In a second step, the data collected in InterDB is used in a KDD (Knowledge Discovery in Databases) approach to extract predictive rules. These rules are of the form : if protein A is described by descriptors D1, D2, ..., Dm and protein B is described by descriptors D1, D2, ..., Dn ; then proteins A and B potentially interact. Our approach relies on the datamining method known as frequent itemset mining. Given a boolean matrix where columns are attributes and lines are observations, the idea is to identify all sets of attributes (i.e. itemsets) that are frequently true together, i.e. in the same observations. In collaboration with Jean-Francois Boulicaut from the LISI laboratory of INSA-Lyon (France), we use the min-ex algorithm [6], a variant of the close algorithm [10] particularly suited to highly correlated and sparse datasets. This algorithm allows the use of very low frequency threshold, as opposed to less sophisticated algorithms such as apriori [1]. Therefore, the algorithm extracts a large number of potential predictive rules, yielding predictive models (i.e. sets of predictive rules) that are both more sensitive and less specific. Experimentation has shown the necessity of this strategy, as the sensitivity of predictive models obtained by using higher frequency thresholds is too low to be of value. Our work then consists in applying post-processing filters, to separate as much as possible the meaningful rules from the noise. To this end, we have developed 4 post-processing filters parameterized by 3 parameters.

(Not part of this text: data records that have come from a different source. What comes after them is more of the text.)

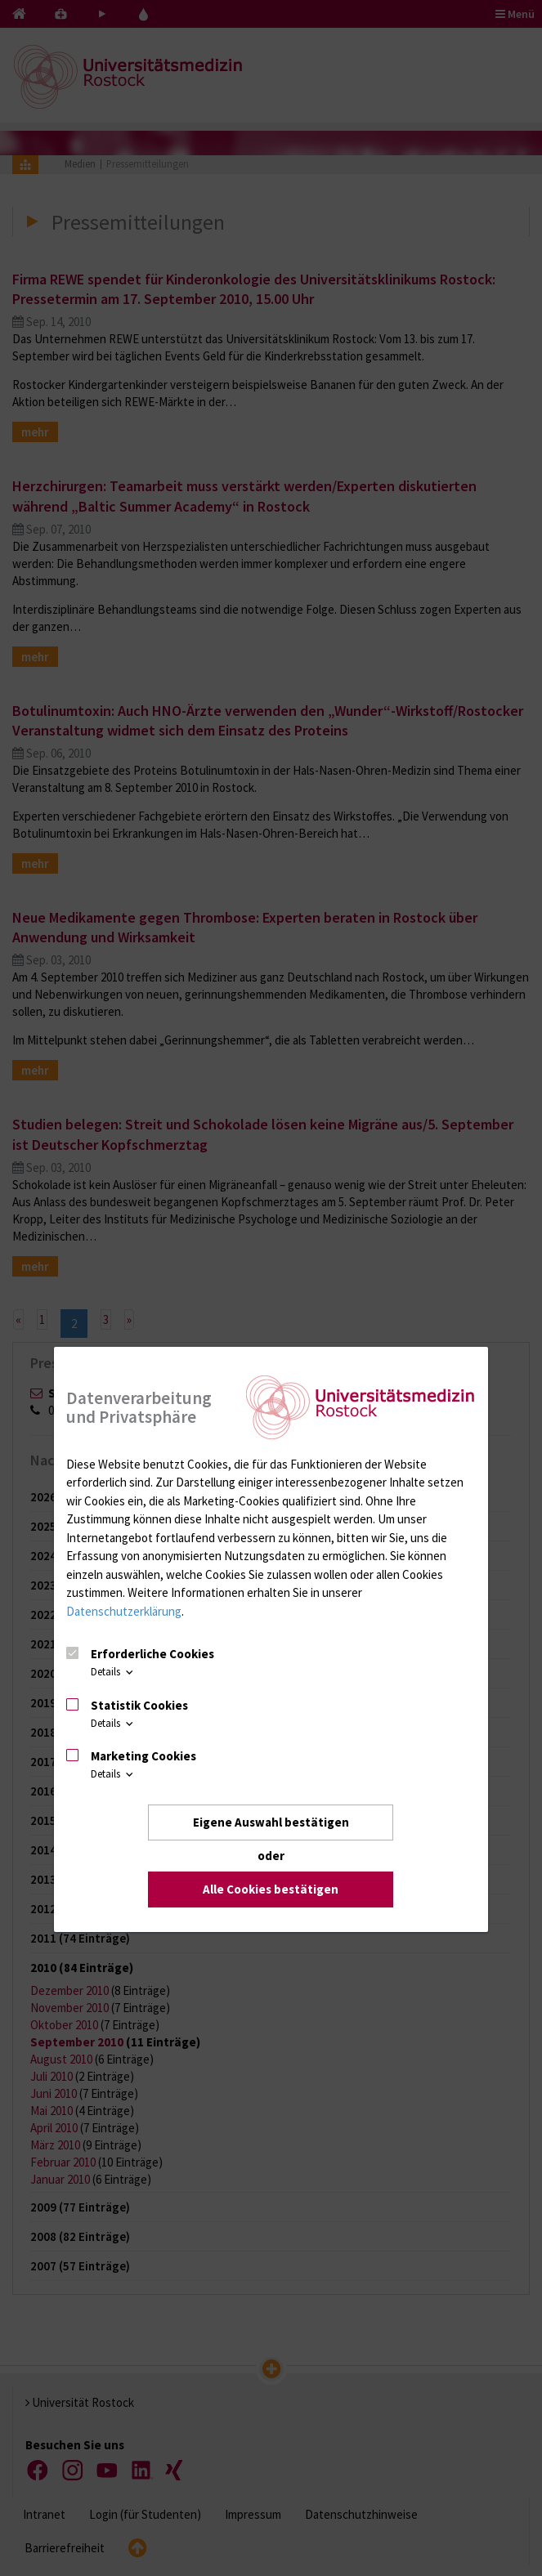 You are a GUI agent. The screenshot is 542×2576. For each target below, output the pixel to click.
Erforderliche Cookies (152, 1653)
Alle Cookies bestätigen (270, 1889)
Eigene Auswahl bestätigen (271, 1822)
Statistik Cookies (139, 1705)
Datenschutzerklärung (123, 1611)
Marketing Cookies (143, 1756)
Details (113, 1672) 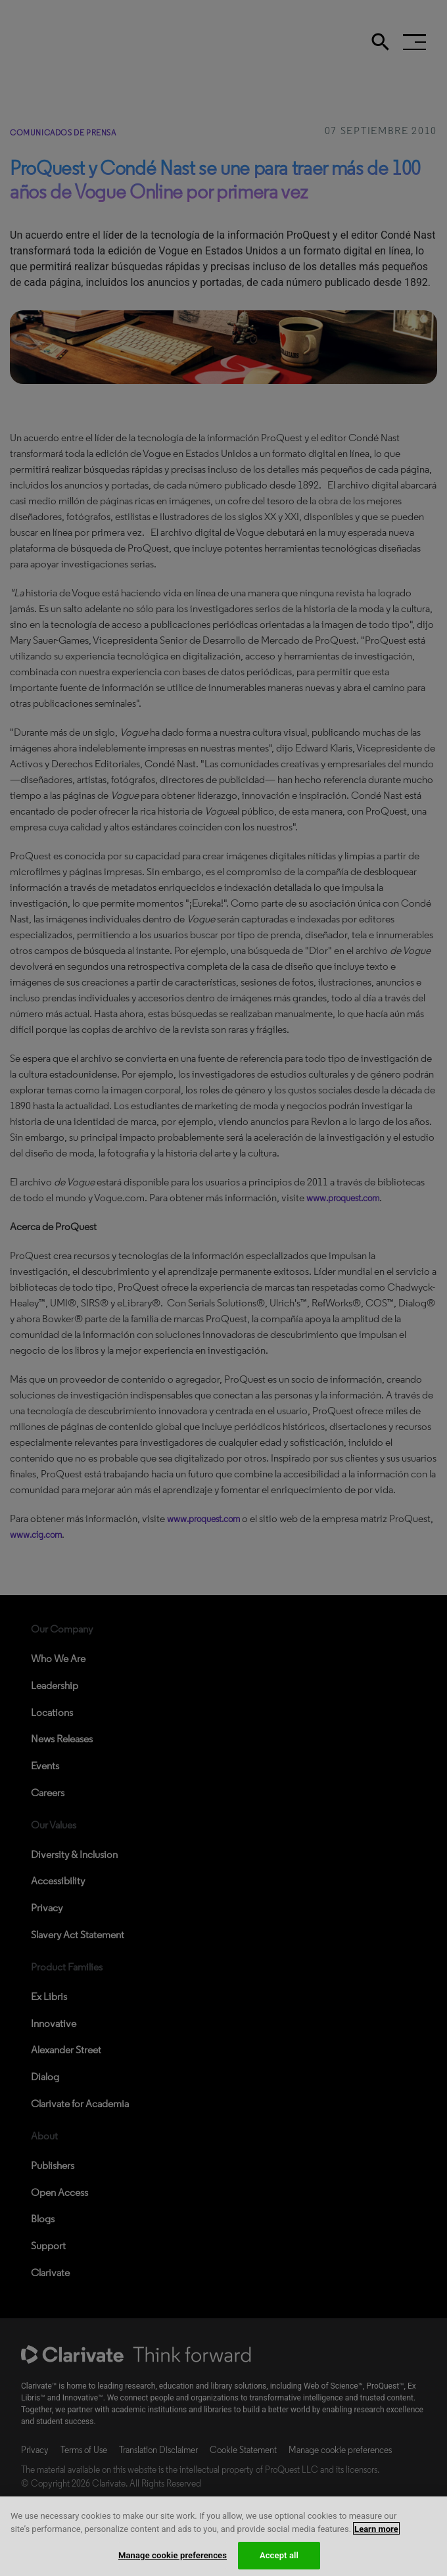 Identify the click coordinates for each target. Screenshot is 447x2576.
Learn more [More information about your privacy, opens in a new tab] (376, 2541) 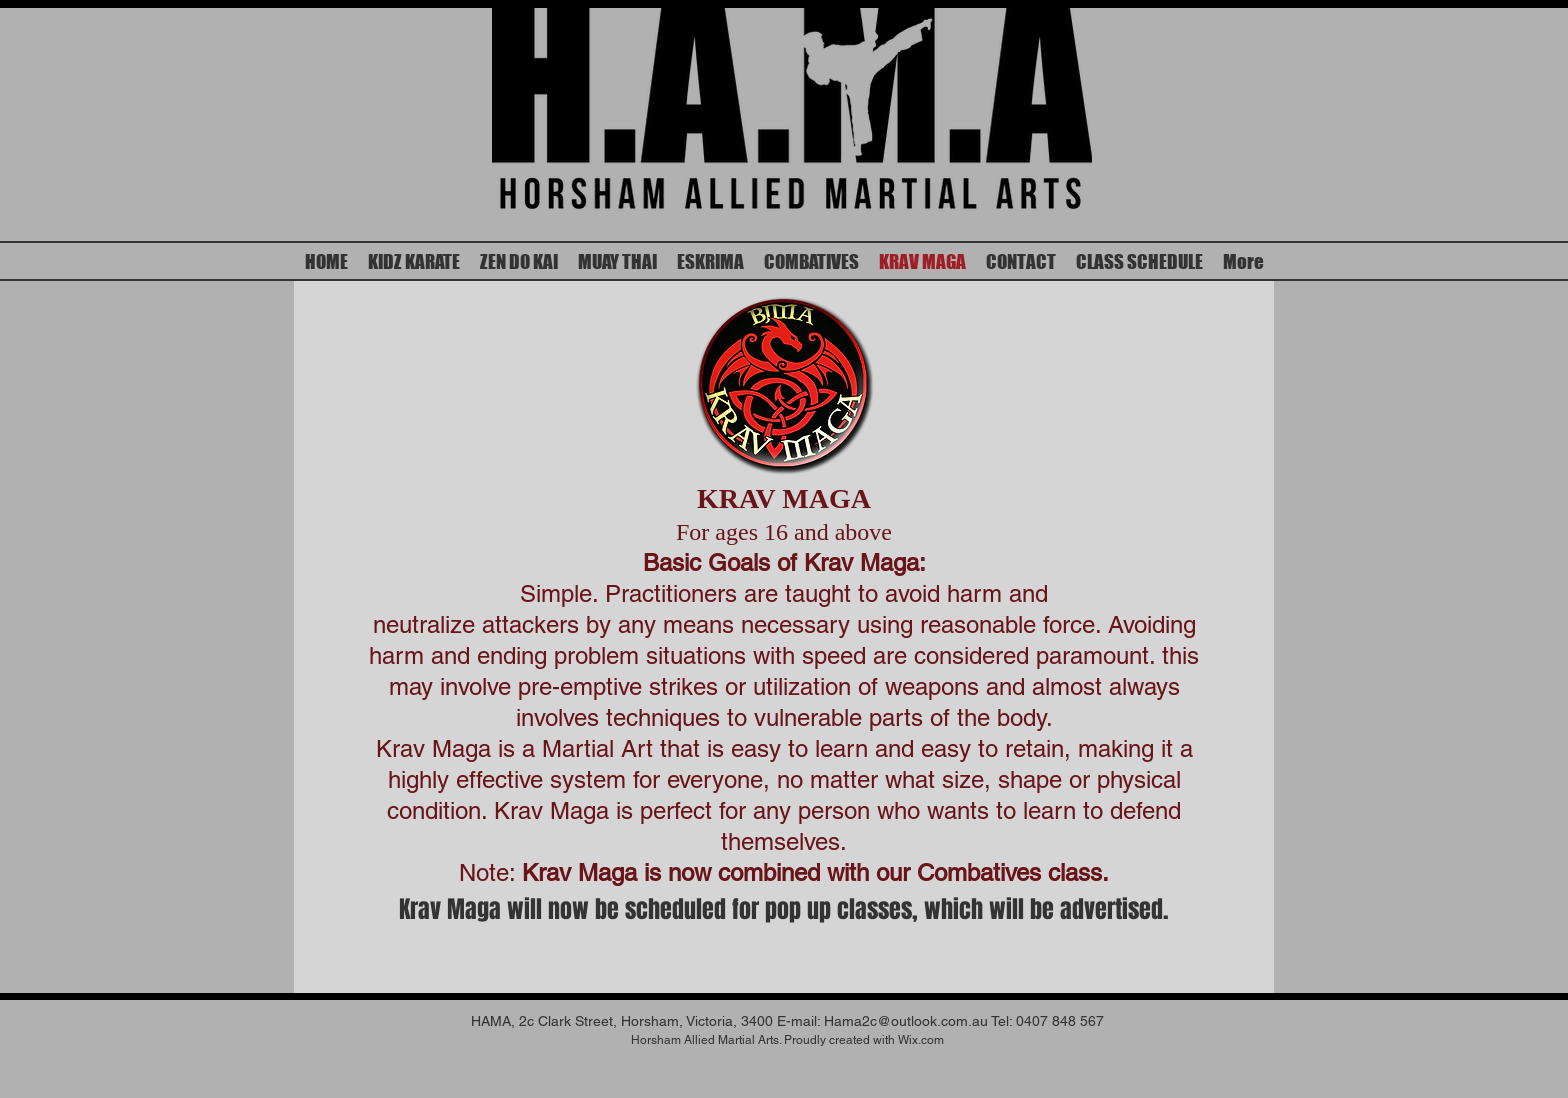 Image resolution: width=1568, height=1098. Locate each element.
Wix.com (921, 1040)
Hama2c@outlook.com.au (906, 1021) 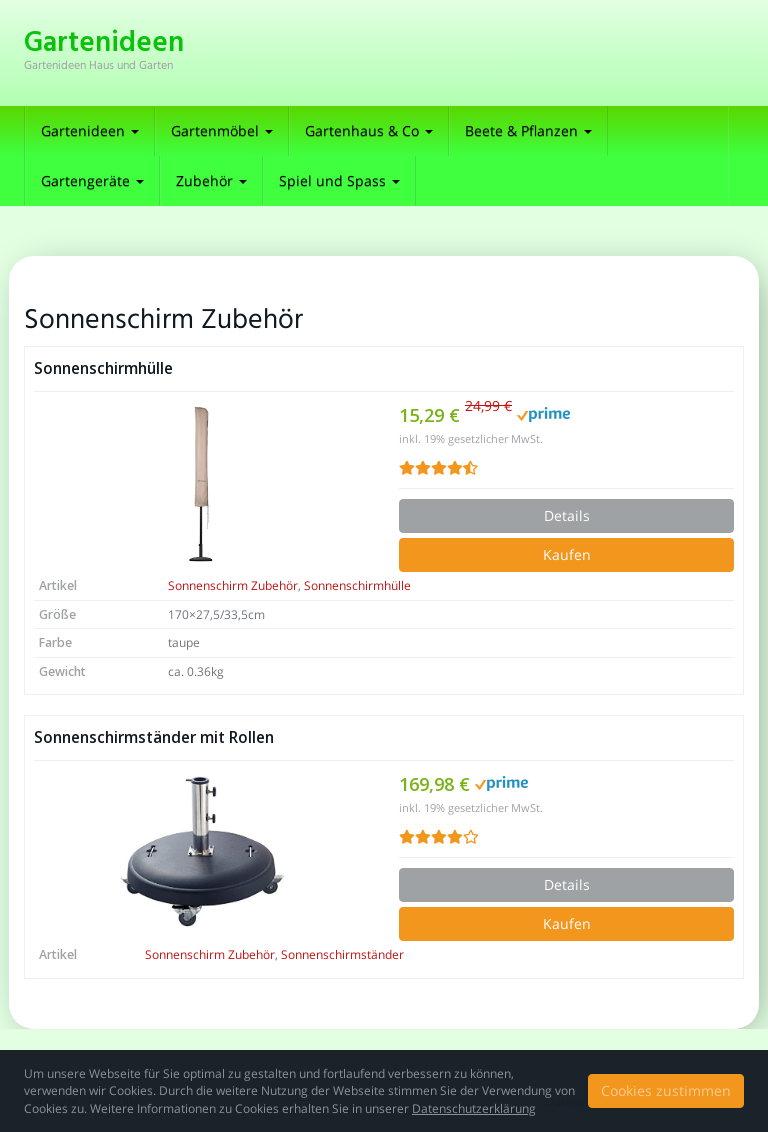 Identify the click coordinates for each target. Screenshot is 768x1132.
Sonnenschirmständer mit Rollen (154, 737)
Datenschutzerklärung (474, 1108)
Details (567, 515)
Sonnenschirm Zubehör (233, 585)
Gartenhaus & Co (369, 130)
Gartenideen (90, 130)
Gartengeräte (92, 180)
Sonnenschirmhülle (103, 368)
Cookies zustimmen (666, 1090)
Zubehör (211, 180)
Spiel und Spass (339, 180)
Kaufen (567, 554)
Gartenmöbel (222, 130)
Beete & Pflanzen (528, 130)
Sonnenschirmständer (342, 954)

The first filter eliminates rules containing a "bad" descriptor, for example SwissProt keywords such as Hypothetical_Protein or 3D-Structure. The second post-processing filter simply discards itemsets that only concern one protein. In fact, these sets might reflect meaningful correlations between descriptors of a single protein, for example synonyms, but they cannot produce predictive rules for protein-protein interactions. The third and most important post-processor extracts statistically significant rules, by comparing the observed and randomly expected frequencies for each frequent itemset. Finally, the fourth filter removes rules that are generalizations of other more significant rules.
To find the most promising parameter values and to evaluate the whole prediction system, we used a set of recently identified interactions. These interactions, which concern proteins involved in the C. elegans proteasome [7], were not present in the learning set. The results are encouraging : well-chosen predictive models have sensitivities of the order of 20%, while their specificity ratios of 3% represent a one-hundred-fold improvement over the random predictive model.
[1] Agrawal R et al (1996). Advances in Knowledge Discovery and Data Mining, 307-28, AAAI Press.
[2] Apweiler R et al (2001). Nucleic Acids Research 29(1), 37-40.
[3] Ashburner M et al (2000). Nature Genetics 25(1), 25-9.
[4] Bader GD et al (2001). Nucleic Acids Research 29(1), 242-5.
[5] Bairoch A and Apweiler R (1999). Nucleic Acids Research 27(1), 49-54.
[6] Boulicaut JF, Bykowski A (2000). Lecture Notes in Artificial Intelligence 1805, PaKDD'00.
[7] Davy A et al (2001). EMBO Reports 2(9): 821-8.
[8] Fields S, Song O (1989). Nature 340, 245-6.
[9] Ho Y et al (2002). Nature 415(6868), 180-3.
[10] Pasquier N et al (1999). Information Systems 24(1), 25-46.
[11] Reboul J et al (2001). Nature Genetics 27(3), 332-6.
[12] Thierry-Mieg N, Trilling L (2001). Lecture Notes in Computer Science 2066, 144-54.
[13] Tong A et al (2002). Science 295(5553), 321-4.
[14] Walhout A et al (2000). Science 287, 116-22.
[15] Walhout A, Vidal M (2001). Methods 24(3), 297-306.